This is on the back of the company’s promising clinical findings on the oral spray supplement made up of artemisinin, curcumin, vitamin C, and Boswellia serrata.
The findings, announced yesterday (Dec 15), showed that all of the patients receiving the supplement plus standard care fully recovered in 15 days of follow up.
Involving 50 COVID-19 patients, the phase II double-blind, placebo-controlled clinical trial took place in three hospitals across Israel and India.
Thirty-three received the supplement plus standard care, while the remaining 17 patients were in the placebo group and only received standard care.
None in the intervention group required additional oxygen, mechanical ventilation, or admission to the ICU, while this was the case for 23.4% of the patients in the placebo group.
The National Early Warning Score (NEWS), which determines the degree of illness and is the main parameter of clinical improvement in COVID-19 patients, also dropped from 1.5152 to 0.5152 in the intervention group but increased from 1.8824 to 2.2353 in the placebo group.
The company believes that the results will open up more market opportunities for the supplement.
Speaking to NutraIngredients-Asia, Ron Lipsky, VP business development revealed that the company was already in talks with two SEA countries’ governments via local companies on the commercial sale of the nutraceutical.
This is on top of the commercial deals that it has already sealed with SK Pharma subsidiary, K. S. KIM, in Israel, Russia, and Eastern European countries.

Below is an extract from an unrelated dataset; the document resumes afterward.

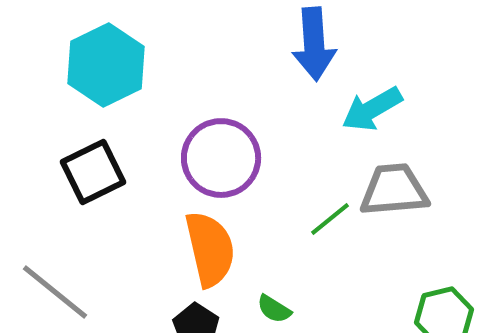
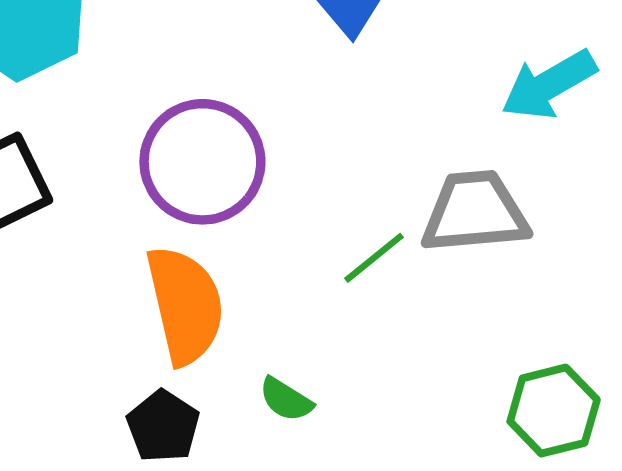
cyan arrow: (372, 109) -> (549, 85), moved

“I think within the next couple of weeks, you will see letters of commitment from the government, health organisations that will say that they are interested in ordering the product.
“We are interested in engaging Asia-Pacific countries for sure,” Lipsky said.

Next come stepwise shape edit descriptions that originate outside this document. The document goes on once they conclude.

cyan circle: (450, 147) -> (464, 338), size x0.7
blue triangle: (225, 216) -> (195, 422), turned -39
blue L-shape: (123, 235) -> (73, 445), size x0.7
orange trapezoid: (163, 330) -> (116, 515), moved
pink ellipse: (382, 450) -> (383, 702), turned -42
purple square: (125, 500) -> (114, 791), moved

He added that the company was willing to work with governments in conducting observational trials using ArtemiC on COVID-19 patients.

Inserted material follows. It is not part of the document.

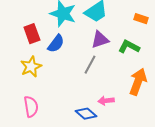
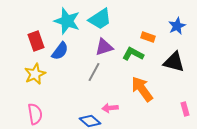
orange rectangle: (141, 19) -> (148, 37), moved
orange arrow: (138, 82) -> (142, 89), turned -56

A bottle of ArtemiC costs 70 euros (US$85), which will serve as a cost saving measure for governments for their public health services.
More trials
The next step for ArtemiC, is a phase III trial that could take place in the first half of next year.
It will be an international multi-centre study with up to 250 patients, and will research the supplements’ effects on diseases related to cytokine storm, such as autoimmune diseases, inflammatory bowel disease, flu, as well as its effects on patients undergoing chemotherapy.
With the phase III trial, the company will look to develop the formula as a pharmaceutical product and future development as an Investigational Medicinal Product.
As a pharmaceutical product, the formula might be tweaked to add in some other ingredients such as phyto-cannabinoids.
“We have done a lot of research on its [Artemic’s] effects on COVID-19, but when we look towards next generation and other iterations of the product, it is hard to say what it might also include, maybe phyto-cannabinoids, maybe some other elements that could be valuable,” Lipsky said.
Sale of MGC Nutraceuticals
On the other hand, the company will be selling its subsidiary MGC Nutraceuticals to a new US hemp and cannabinoid wellness company known as Onassis.
As part of the deal, the company will receive shares equating to US$6m in Onassis and also share an exclusive supply agreement.
MGC Nutraceuticals is a specialist in cannabinoid (CBD) nutraceuticals, including CBD hemp protein powder.
The agreement will also see the firm’s provision of its CBD, raw materials, and proprietary production IP to Onassis for the production of nutraceuticals.
Lipsky said that the sale of the subsidiary would allow MGC Pharma to complete its shift to a full biopharma company.
"MGC Pharma’s focus will be on our pipeline phytomedicines, supported by a full clinical agenda. Nutraceuticals was doing well, but requires attention and should not be playing second fiddle to other priorities."